US mutual funds hit a snag

capital-gains-tax/asset-management/australian-market/capital-gains/

28 October 1999
| By Jason |

US mutual funds still have their work cut out for them before they roll out their fund offering into the Australian market.

Complications have arisen due to the capital gains tax (CGT) provisions in the Ralph Review. US funds only return dividends while Australian funds provide returns to investors as distributions.

Under changes proposed in the Ralph Review, the US returns will still feel the full weight of CGT, while local funds while only bear half that rate.

Merrill Lynch Asset Management has already launched a suite of US mutual funds while Alliance Capital is applying the finishing touches to its offering.

Merrill Lynch Mercury Asset Management retail business manager David Skelton says the relaxation of the Foreign Investment Fund (FIF) laws provide a positive environment for mutual funds. However, changes to CGT were not mentioned when the FIF laws were relaxed.

"We started our research some time ago, in April of this year while these proposals are only new with the Ralph Review," Skelton says.

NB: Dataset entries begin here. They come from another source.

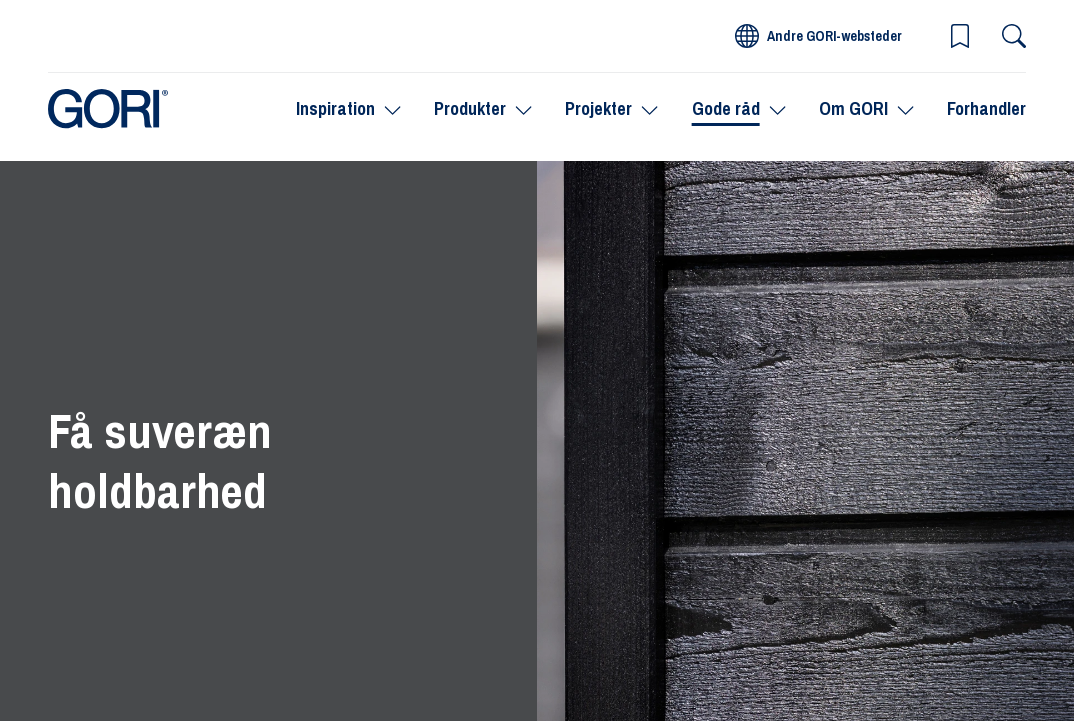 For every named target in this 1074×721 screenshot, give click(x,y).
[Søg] (1014, 36)
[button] (960, 36)
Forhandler (986, 108) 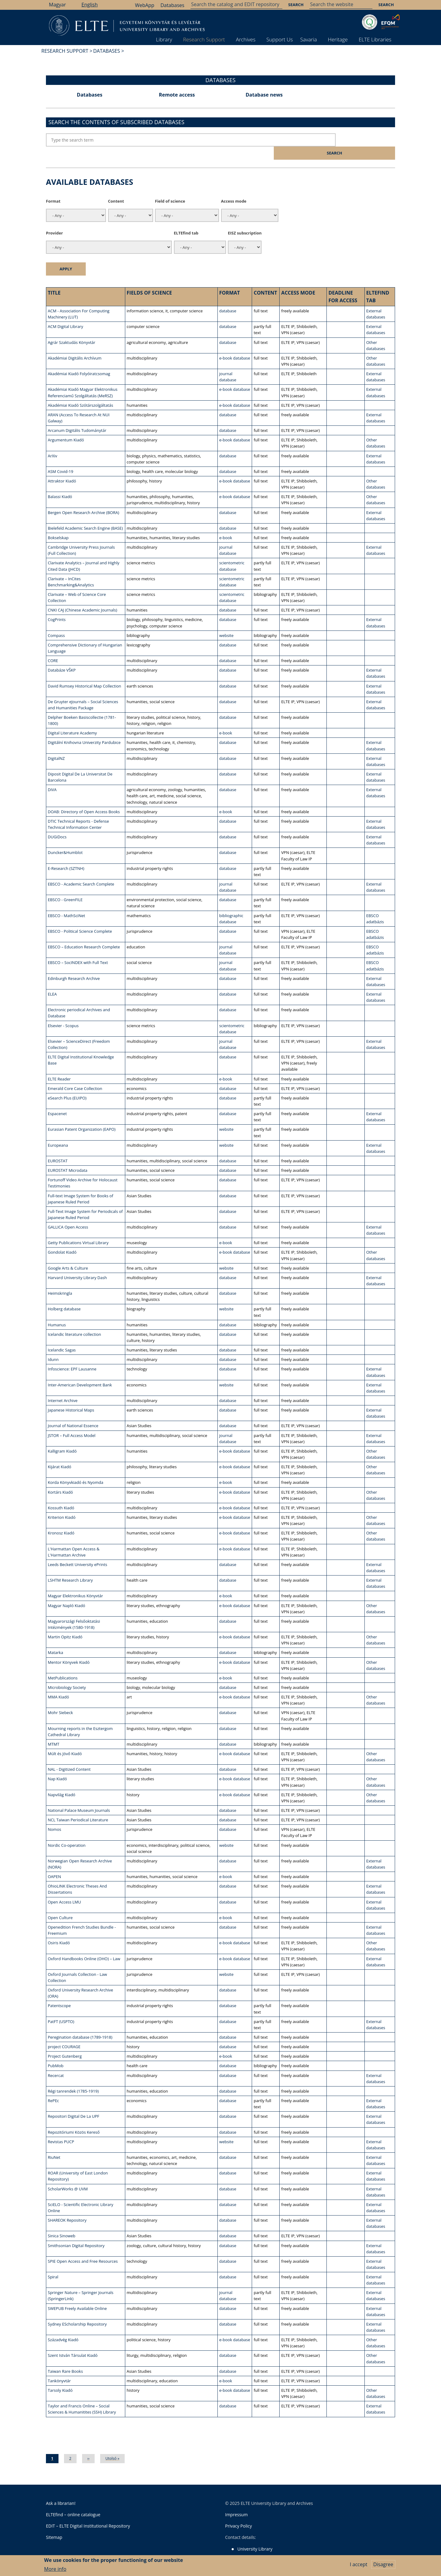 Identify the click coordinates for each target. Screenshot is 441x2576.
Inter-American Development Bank (80, 1371)
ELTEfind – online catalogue (73, 2501)
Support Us (279, 39)
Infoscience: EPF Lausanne (72, 1355)
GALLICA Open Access (68, 1213)
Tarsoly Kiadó (60, 2377)
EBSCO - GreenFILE (65, 886)
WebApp (144, 5)
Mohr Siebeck (60, 1699)
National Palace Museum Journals (79, 1797)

"Obviously if we had known this would occur and been told of the effect we would have taken a different approach back then."

Skelton says the Ralph Review is still in proposal form and lobbying is in place to show the government the consequences of the proposals.

"I think we will receive a warm response because it defeats the whole purpose of the FIF laws."

The FIF legislation was passed in June this year to allow tax US domiciled funds to enter Australia and compete on an equal footing with local funds.